Alors qu’il avait baissé à nouveau la tête vers sa feuille sur le bureau, prêt à reprendre, il relève la tête vers moi. J’avais piqué sa curiosité. 

- "Comment ça ?"

- "C’était Mick qui avait été chargé de convoyer mon âme de l’autre côté quand je suis mort dans cette jungle il y avait presque quinze ans. C’est là que je l’ai rencontré la première fois. Alors que j’étais entre la vie et la mort et que le Prof lui avait demandé de me renvoyer parmi les vivants. Mick est resté indécis pendant un long moment sur le chemin à me faire prendre. Devais-je vivre ou mourir ? Moi, pauvre gosse ayant joué de malchance, ayant rencontré les mauvaises personnes, drogué contre mon gré pour commettre des atrocités ? Méritais-je la mort pour mes crimes ? Est-on responsable de nos actes si on nous laisse le choix entre tuer ou mourir, sans même savoir qu'il existe un monde où cette question ne se pose pas ? C'était les arguments que le doc avait utilisés ce jour-là. J'avais eu l'impression d'assister à un match de ping pong entre lui et l'ange en chef…" 

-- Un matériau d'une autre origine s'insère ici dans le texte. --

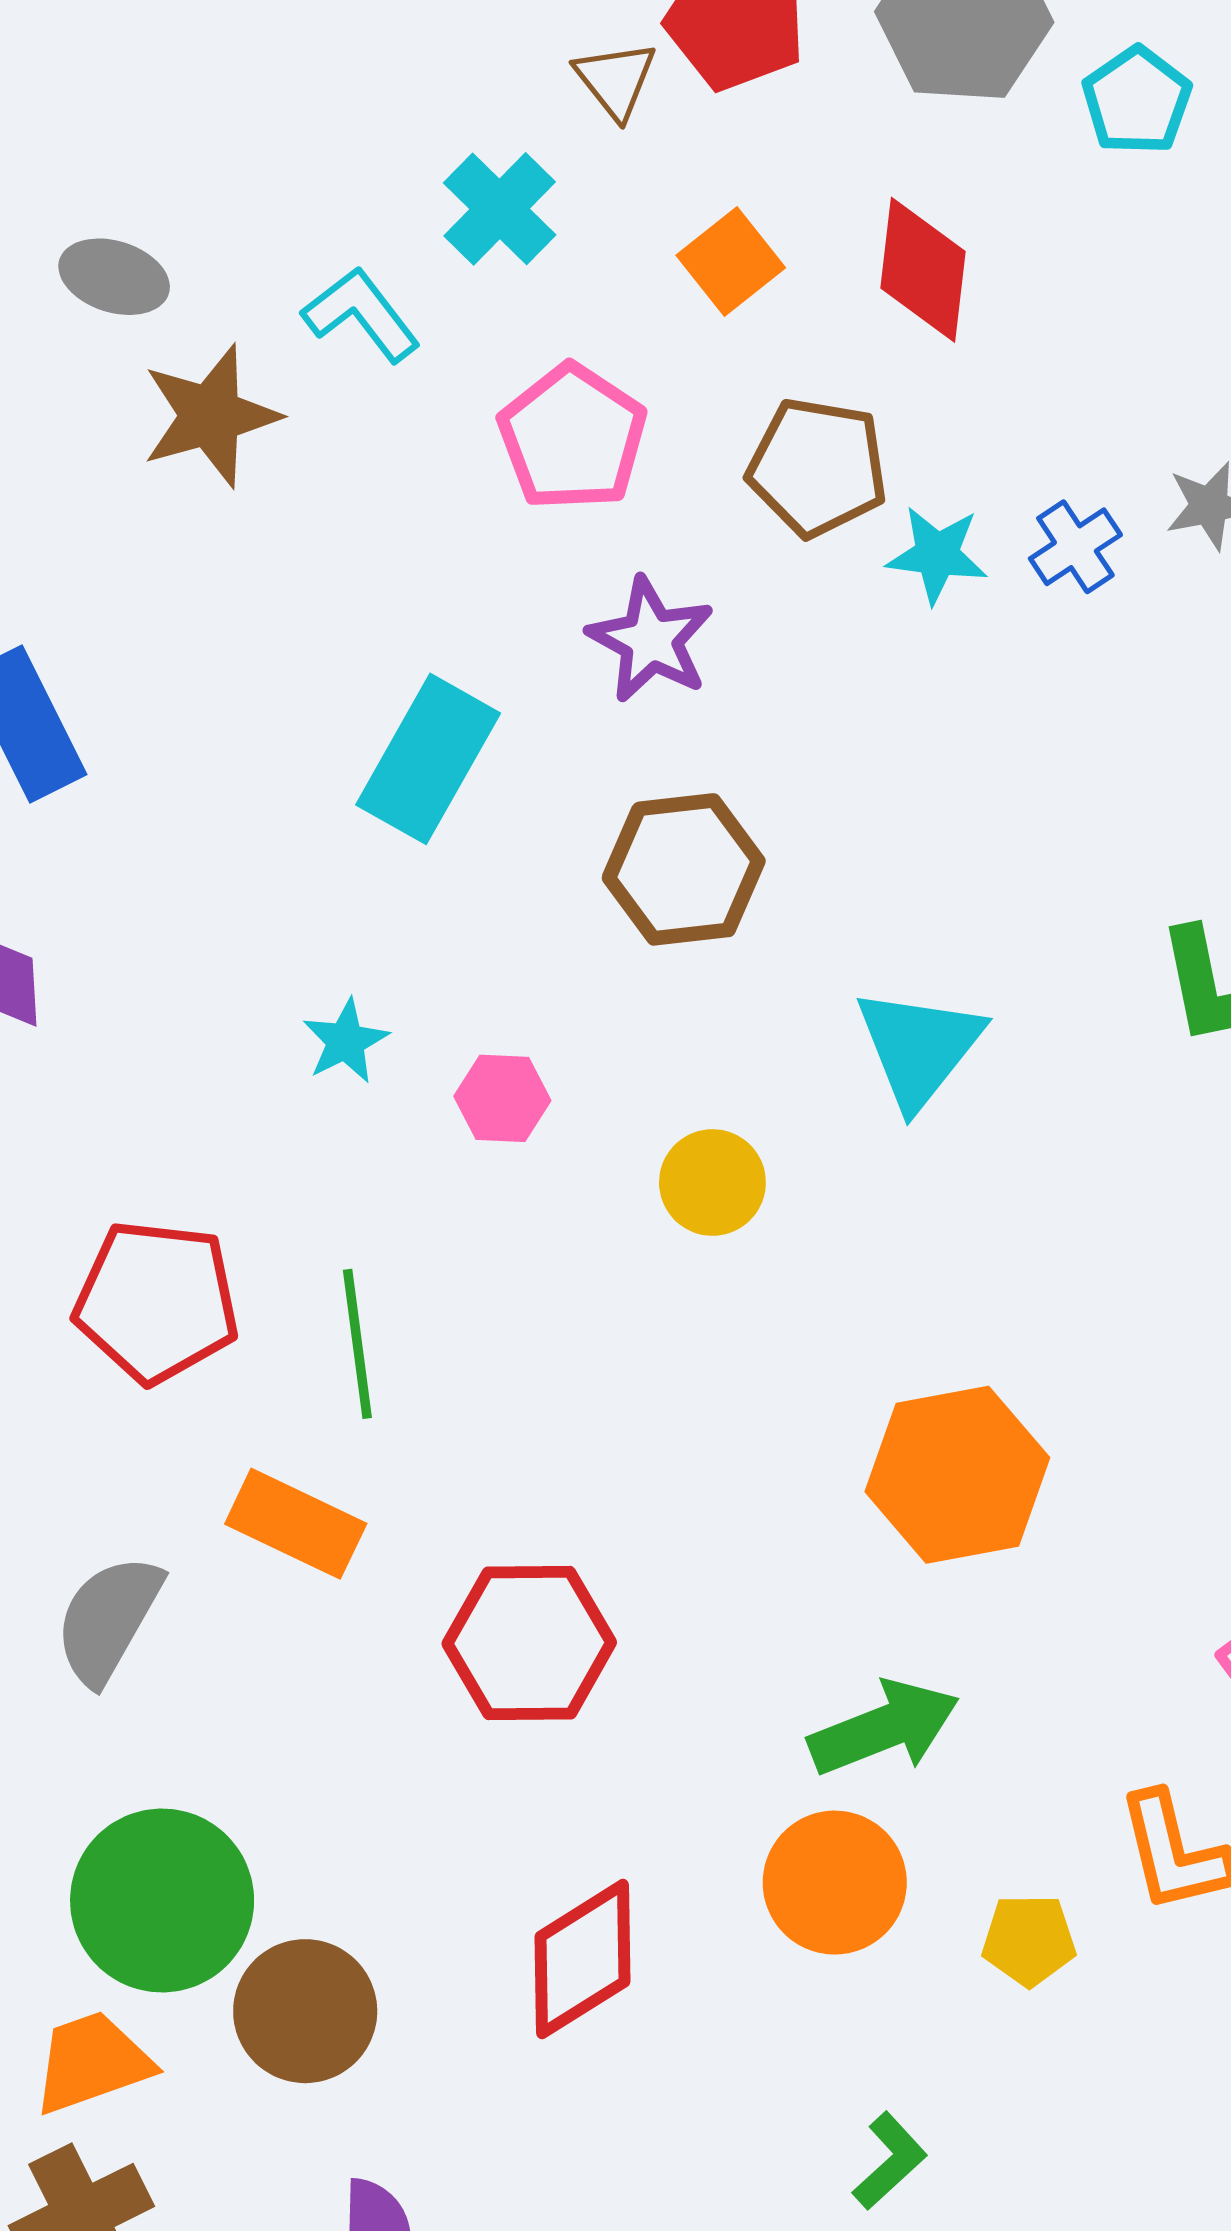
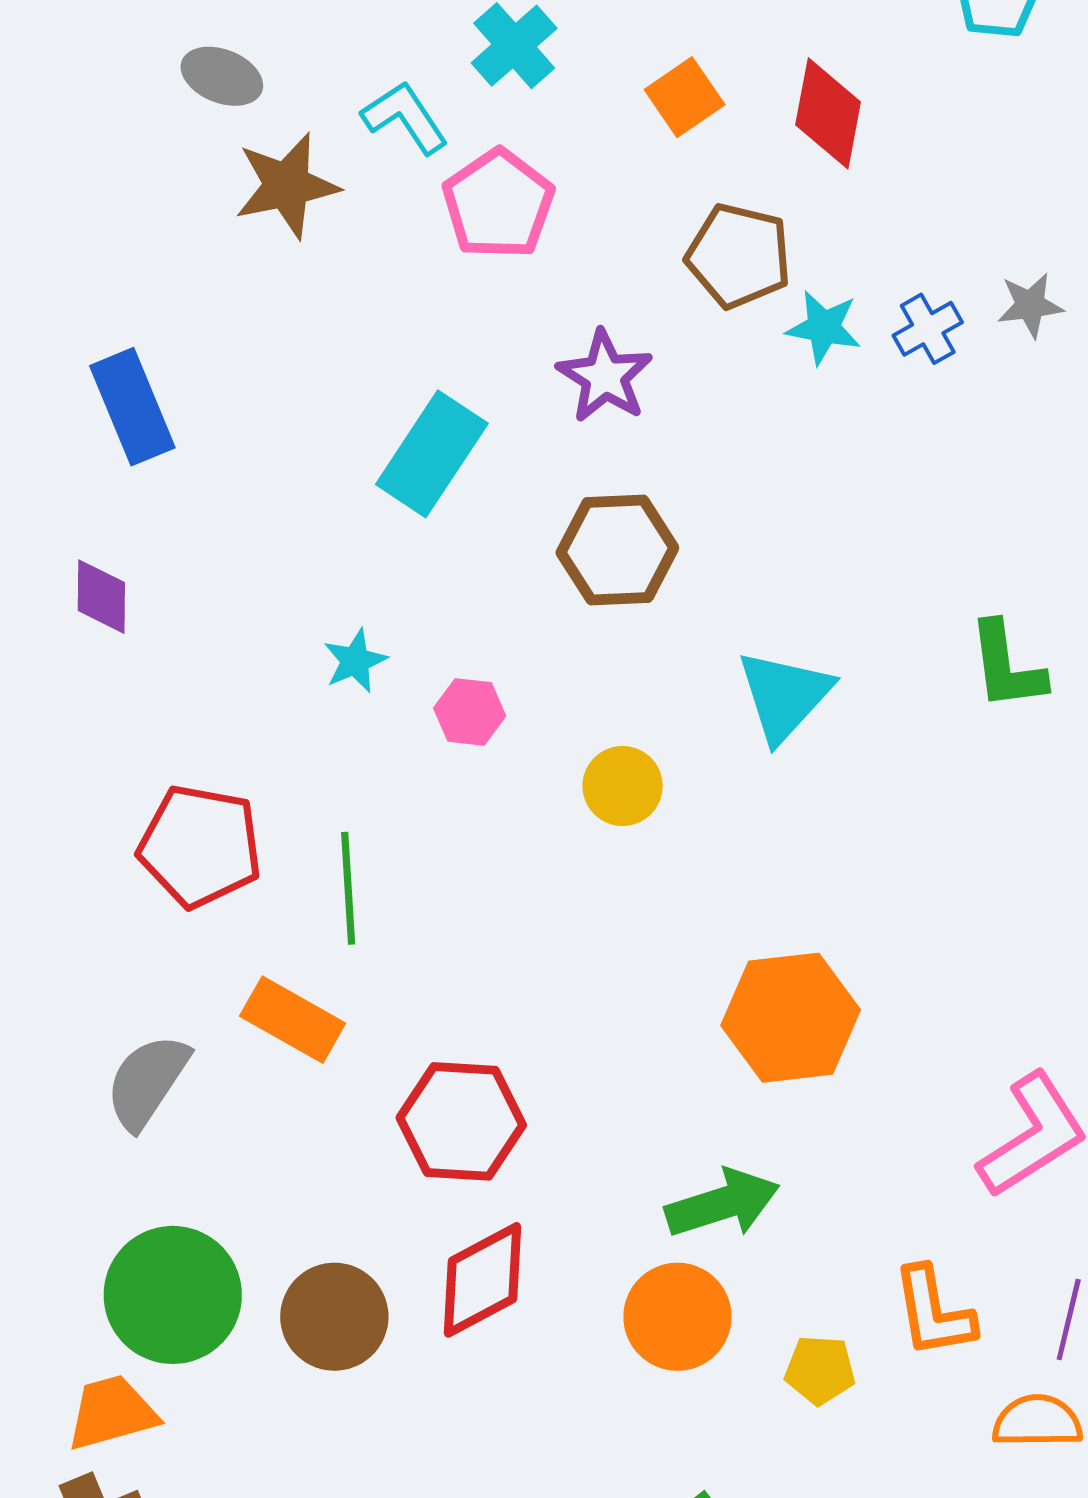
pink pentagon: (572, 437) -> (498, 204), moved
red diamond: (583, 1959) -> (482, 1280), moved
brown circle: (305, 2011) -> (334, 1317), moved

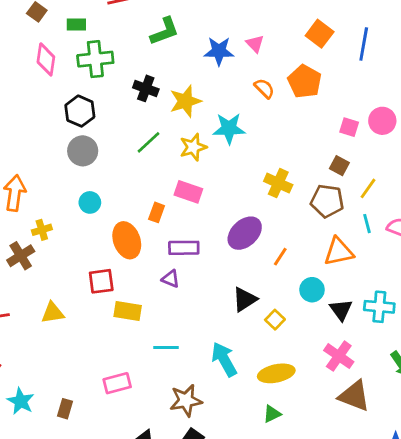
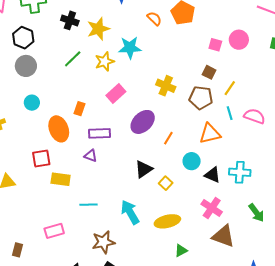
pink rectangle: (188, 192) -> (116, 94), moved, turned -60
black triangle: (341, 310) -> (212, 175), turned -30
green triangle: (272, 414) -> (181, 251), moved

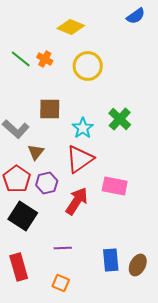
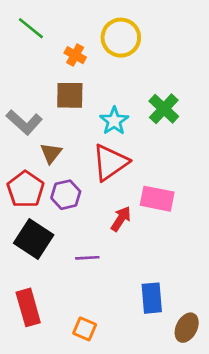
orange cross: (45, 59) -> (75, 55), moved
red arrow: (77, 201) -> (121, 219), moved, size x0.7
purple line: (63, 248) -> (87, 258), moved
brown ellipse: (138, 265) -> (187, 328), moved

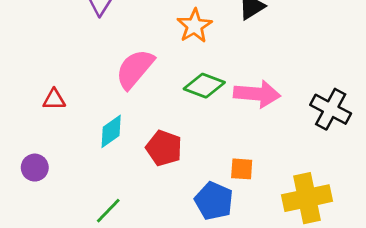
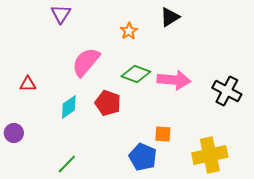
orange star: (194, 26) -> (129, 31), size x0.7
red pentagon: (164, 148) -> (108, 103), moved

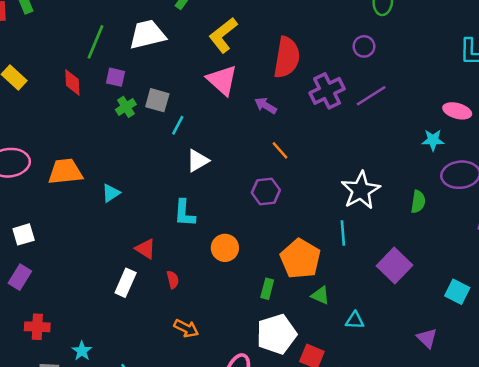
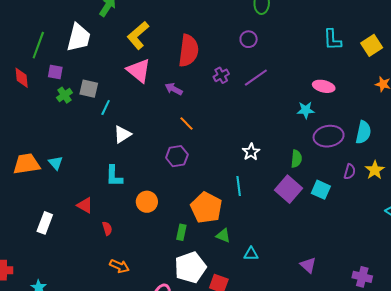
white trapezoid: (147, 34) -> (79, 38), turned 120
purple cross: (327, 91) -> (221, 75), size x0.6
orange trapezoid: (65, 172) -> (27, 164), moved
white star: (361, 190) -> (251, 152), size x0.6
cyan triangle: (111, 193) -> (56, 163), turned -35
purple square: (395, 265) -> (288, 189), moved
white rectangle: (126, 283) -> (45, 223), moved
cyan square: (457, 292) -> (321, 190), moved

Mon interlocuteur semble lui aussi aux prises avec les mêmes interrogations de Mick à l’époque. Je vois presque les rouages de son cerveau s’animer pendant que je poursuis :

- "Quant à moi, après avoir assisté un moment à cette joute verbale, j'avais essayé de tirer mon épingle du jeu : j’étais un gamin et tout ce je savais, c’est que je ne voulais pas mourir. J'étais persuadé que je pourrais faire autre chose de ma vie, quelque chose de mieux, quelque chose d'utile. C’est cela qui me maintenait attaché à mon corps. J’avais une furieuse envie de vivre pour prouver au monde entier que je valais mieux que ça. Au final, c'est la combinaison entre la force de caractère du Prof et mes arguments à moi qui l’ont convaincu et il a fait une chose incroyable ce jour-là : il m'a renvoyé dans mon corps. Depuis, il traine dans les parages, me servant d’ange gardien en quelque sorte et s’assurant que je fasse un truc bien de ma deuxième vie. » 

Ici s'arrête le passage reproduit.